I'm trying to find the 15th term's coefficient in the following equation.
$$\frac{\left(1-x^6\right)^4}{(1-x)^4}$$
What I do is segregate each term as follows respectively.
$$\left(1-x^6\right)^4 \\ \text{and} \\ \frac{1}{(1-x)^4}$$
I think the multiplication of coefficients of $x^{12}$ and $x^{3}$ is the adequate way to obtain the coefficient of $x^{15}$.

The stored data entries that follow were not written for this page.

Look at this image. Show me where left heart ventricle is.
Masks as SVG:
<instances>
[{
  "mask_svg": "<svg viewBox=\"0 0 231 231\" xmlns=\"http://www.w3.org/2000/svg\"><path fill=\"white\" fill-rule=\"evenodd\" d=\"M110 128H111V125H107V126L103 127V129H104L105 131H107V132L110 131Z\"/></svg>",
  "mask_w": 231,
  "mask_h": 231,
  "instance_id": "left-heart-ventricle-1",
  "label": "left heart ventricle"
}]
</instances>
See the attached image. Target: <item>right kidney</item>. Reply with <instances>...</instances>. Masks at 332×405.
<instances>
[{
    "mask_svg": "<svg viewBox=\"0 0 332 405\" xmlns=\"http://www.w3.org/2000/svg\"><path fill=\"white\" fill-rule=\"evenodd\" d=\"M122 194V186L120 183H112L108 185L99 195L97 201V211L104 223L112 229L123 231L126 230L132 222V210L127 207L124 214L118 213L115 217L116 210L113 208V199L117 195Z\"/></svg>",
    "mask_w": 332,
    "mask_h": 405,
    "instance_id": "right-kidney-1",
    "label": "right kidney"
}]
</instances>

$$\left(1-x^6\right)^4 = x^{24}-4 x^{18}\color{blue}{+6 x^{12}}-4 x^6+1$$
$$\frac{1}{(1-x)^4} = 1+4 x+10 x^2\color{blue}{+20 x^3}+35 x^4+56 x^5+... $$
It yields $\color{blue}{120 x^{15}}$. However, I get the following when I put the first composite expression to obtain its Taylor series.

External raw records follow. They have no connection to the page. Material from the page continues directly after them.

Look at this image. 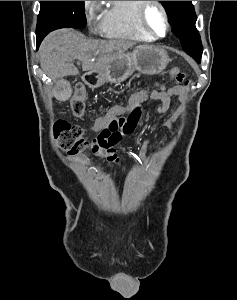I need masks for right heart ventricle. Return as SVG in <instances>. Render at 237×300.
Instances as JSON below:
<instances>
[{
	"instance_id": "e07e8e85",
	"label": "right heart ventricle",
	"mask_w": 237,
	"mask_h": 300,
	"mask_svg": "<svg viewBox=\"0 0 237 300\" xmlns=\"http://www.w3.org/2000/svg\"><path fill=\"white\" fill-rule=\"evenodd\" d=\"M143 1H108L100 22L101 32L110 37L150 39L139 18Z\"/></svg>"
}]
</instances>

$$\frac{\left(1-x^6\right)^4}{(1-x)^4} = \frac{O}{x^6}+x^{20}+4 x^{19}+10 x^{18}+20 x^{17}+35 x^{16}\color{purple}{+56 x^{15}}+80 x^{14}+104 x^{13}+125 x^{12}+140 x^{11}+146 x^{10}+140 x^9+125 x^8+104 x^7+80 x^6+56 x^5+35 x^4+20 x^3+10 x^2+4 x+1$$
Where did I go wrong?
There are a couple of problems: the first one is that the last line you wrote represents the expansion around $\infty$ and not around $0$. Moreover, to get the coefficient of $x^{15}$, you have to consider the coefficients of: $x^{12}$ and $x^3$, $x^6$ and $x^9$, $x^{15}$ and $x^0$. The correct answer is the following: $$(1-x^6)^4 = x^{24}-4 x^{18}+\color{blue}6 x^{12}-\color{orange}4 x^6+\color{red}1\\ \frac1{(1-x)^4}=1+4x+\dots+\color{blue}{20}x^3+\dots+\color{orange}{220}x^9+\dots+\color{red}{816}x^{15}+\dots $$ The coefficient of $x^{15}$ is: $$6\cdot20+ 220\cdot(-4)+816\cdot 1=56$$ and it matches with the expansion around $x=0$.